So do you think Mimi would have been so infatuated with Oscar if he were broke? Face it: Oscar's money and the leisure it afforded them was a big factor in their codependency.

She was infatuated before she knew much about him, whether he was rich or not. If she paid attention to the newspaper he read on the bus, which she didn’t, she could have assumed he was an English-speaking foreigner. Oscar was her knight in the shining armor, a romantic embodiment of mature masculinity. Remember the look on Mimi’s face when the bus was leaving and later when she encountered him in the restaurant. To her it was fate.

Broke? Why so extreme? I don’t think it'd make much of a difference in her feelings if he had to work for a living as a writer. Certainly, their relationship wouldn't have been 24/7 but it doesn’t mean it wouldn’t have been as emotionally intense. We didn’t see Oscar buying her lavish gifts or wine her and dine her; he still took cabs and lived in a regular 1-bedroom apartment in Montparnasse. Money gives us independence and freedom to do what we want not what we must and that’s the most alluring aspect of having it. Oscar’s life was about guilt-free self-indulgence but not Mimi's.
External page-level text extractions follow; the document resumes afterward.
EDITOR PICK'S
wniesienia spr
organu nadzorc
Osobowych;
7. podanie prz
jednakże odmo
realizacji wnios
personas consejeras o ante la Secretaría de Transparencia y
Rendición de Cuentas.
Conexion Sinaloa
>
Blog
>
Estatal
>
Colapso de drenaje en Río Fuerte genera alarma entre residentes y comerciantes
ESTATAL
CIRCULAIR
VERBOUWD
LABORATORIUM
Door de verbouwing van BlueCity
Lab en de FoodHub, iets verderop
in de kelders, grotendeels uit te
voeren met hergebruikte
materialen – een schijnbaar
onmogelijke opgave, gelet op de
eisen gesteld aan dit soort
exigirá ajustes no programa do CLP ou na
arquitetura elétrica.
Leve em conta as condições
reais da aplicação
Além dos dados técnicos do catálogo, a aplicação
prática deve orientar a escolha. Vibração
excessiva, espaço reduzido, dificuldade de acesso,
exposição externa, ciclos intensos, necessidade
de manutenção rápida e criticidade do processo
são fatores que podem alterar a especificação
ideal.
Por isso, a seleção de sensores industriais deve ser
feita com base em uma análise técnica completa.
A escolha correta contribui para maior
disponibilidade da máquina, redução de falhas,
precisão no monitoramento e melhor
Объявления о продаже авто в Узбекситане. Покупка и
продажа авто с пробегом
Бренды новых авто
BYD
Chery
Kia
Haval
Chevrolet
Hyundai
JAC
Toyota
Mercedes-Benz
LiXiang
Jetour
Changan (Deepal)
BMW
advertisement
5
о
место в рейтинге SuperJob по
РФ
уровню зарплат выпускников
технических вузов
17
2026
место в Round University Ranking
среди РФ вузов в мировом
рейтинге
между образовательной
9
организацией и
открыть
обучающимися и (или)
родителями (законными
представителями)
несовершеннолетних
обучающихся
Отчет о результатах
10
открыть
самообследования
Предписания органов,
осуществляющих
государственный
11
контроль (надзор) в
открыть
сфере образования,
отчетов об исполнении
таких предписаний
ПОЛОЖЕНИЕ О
Remember when Mimi came back and told him about what she had to do for money when he left her stranded in Martinique?

She waited tables and did cabaret performances at the hotel. She was a waitress/aspiring dancer before she met Oscar so she fell back on her experience. I know plenty of struggling, wanna-be dancers in New York who work in nightclubs, restaurants, cabarets and similar jobs.

It's not hard at all to imagine Oscar hanging out with people Mimi's age. For most of the movie, at nightclubs and restaurants around town, he is doing precisely that.

Hanging out with young crowd to score is not the same as hanging out socially with younger people and your gf/bf for intellectual stimulation or conversation where there’s no sexual incentive. I can go to a club full of 21 y.olds and have fun but once I have a hot, young thing to myself, I wouldn’t be particularly interested in hanging out with his buddies or young chicks half my age. When in love with someone much younger we care about the intimacy we share and their life not some high school dilemmas of their friends.

As I said, I agree with most of the things you wrote but think that your perception of Mimi is too jaded. She really was in love and had dreams of "together forever". Her sexual and emotional devotion was a result of her all-consuming love and passion. Oscar knew how to bring it out; he got “Europeanized “after 8 years in Paris. Being older he knew himself all too well enjoying the relationship till his passion lasts. Oscar corrupted Mimi’s innocence and in a way she became a female predatory imitation of Oscar.

I’ve been on both sides of the equation and I can definitely say that the younger we are the more we tend to have an idealized vision of the relationships' future because we don’t have enough experience to compare. At Mimi’s age nothing is impossible, the world is your oyster and you can still make mistakes and bounce back. Unfortunately she was so emotionally destroyed that her self-preservation switched to self-destruct. She also had an addictive personality and love was her drug of choice.


Re: What did Mimi see in Oscar

I agree that love was her drug of choice, she just loved him TOO much.

Re: What did Mimi see in Oscar

I think from the moment Mimi met Oscar in the bus, she believed she experienced love at first sight while Oscar feel the same in the beginning, but then Mimi took the relationship seriously while Oscar think of her merely as some kind of disposable pleasure.